Отмытый роман Пастернака: «Доктор Живаго» между КГБ и ЦРУ (Толстой) - страница 201

Вернемся в 1959 год. После мичиганского и миланского «Доктора Живаго» наступил черед по-настоящему масового издания – меньше карманного формата, на папиросной бумаге: ее называют еще рисовой, индийской или библейской. Роман вышел в двух видах: однотомником и двумя маленькими томами. На обложках желтого цвета стояли переплетенные буквы «БП». Книги были выпущены никому не известным французским издательством «Société d'Edition et d'Impression Mondiale», но отпечатаны в реально существующей парижской типографии «Imprimerie d'Orléans», где выходило множество других эмигрантских книг. Правда, знака копирайта на карманных «Живаго» опять не было, то есть издание оказалось пиратским от начала до конца. Текст романа предварялся анонимным предисловием «Свеча человечности и правды».

«В известном смысле, – писал некий эмигрант, – писатель тот же врач: он нащупывает больное место, интуитивно определяет болезнь и ее причины и помогает здоровому началу организма справиться с нею. Но задача писателя много сложнее, ибо он имеет дело не с телом и душой отдельного человека, а с духом человека вообще, тем самым – с духом эпохи. И чем значительнее творение писателя, тем глубже проникает оно в поддонные бездны духа человеческого. Тем шире обнимает и выражает эпоху. Борис Пастернак идет этим единственным правильным путем. Завещанным ему лучшими традициями высочайших представителей русской литературы. Он хорошо понимает, что

Не плоть, а дух растлился в наши дни,
И человек отчаянно тоскует.
Он к свету рвется из ночной тени
И, свет обретши, ропщет и бунтует.

(Тютчев)

Неверие в высший Смысл мира породило неверие в жизнь, – и историческая вьюга событий, ставшая уже совершенно стихийной и вовсе безликой, нечеловечески темной и жестокой, грозит задушить последние, слабые, казалось бы, проявления свободной человеческой личности.

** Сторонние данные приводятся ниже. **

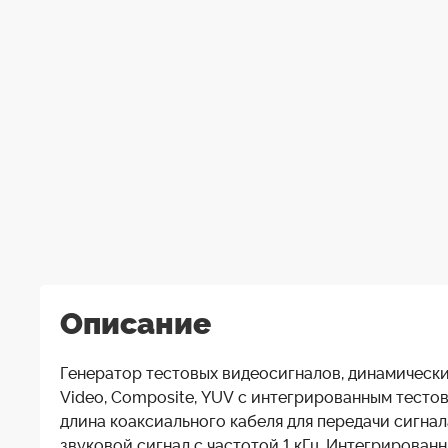
Описание
Генератор тестовых видеосигналов, динамический
Video, Composite, YUV с интегрированным тесто
длина коаксиального кабеля для передачи сигна
звуковой сигнал с частотой 1 кГц. Интегрирова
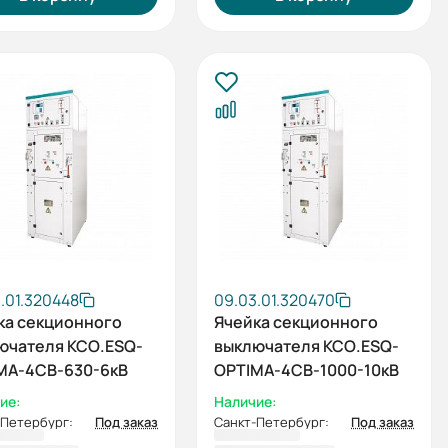
.01.320448
09.03.01.320470
ка секционного
Ячейка секционного
ючателя КСО.ESQ-
выключателя КСО.ESQ-
MA-4СВ-630-6кВ
OPTIMA-4СВ-1000-10кВ
ие:
Наличие:
-Петербург:
Под заказ
Санкт-Петербург:
Под заказ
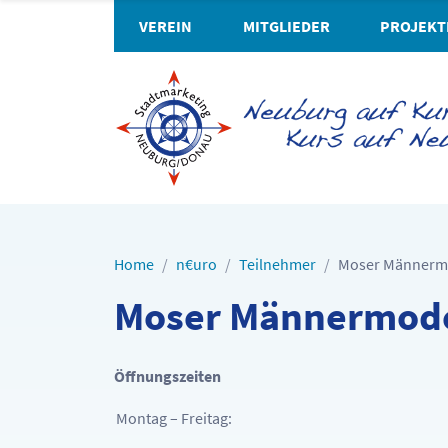
VEREIN
MITGLIEDER
PROJEKT
Home
n€uro
Teilnehmer
Moser Männer
Moser Männermod
Öffnungszeiten
Montag – Freitag:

Личности, стремящейся к жизни, а, следовательно, противоставляющей себя морозным вихрям безликой мертвенной стихии.

Нагие, лишенные всяческих одежд – культурных, социальных, даже национальных, – как блуждающие ноябрьские листья разносятся эти личности зимними вьюгами по всей необъятной земле, по всей нашей застылой стране; иногда приникают они другу к другу, приникают особенно любовно и задушевно – ибо ничего кроме голой душевности у них и не осталось, а они ищут какого-то сочувствия и тепла: но вновь порыв зимней ночной вьюги отрывает их друг от друга, несет их в даль, торжествующе поет самому себе оды, похваляется своей силой и умерщвляет все живое, противостоящее ему. Об этом порыве зимних и ночных вьюг говорит писатель. «Писать о нем надо так, чтобы замирало сердце и поднимались дыбом волосы. Писать о нем затверженно и привычно, писать не ошеломляюще, писать бледнее, чем изображали Петербург Гоголь и Достоевский, – не только бессмысленно и бесцельно, писать так – низко и бессовестно. Мы далеки еще от этого идеала», – говорит в своем «Биографическом очерке» (1957—1958) Борис Пастернак.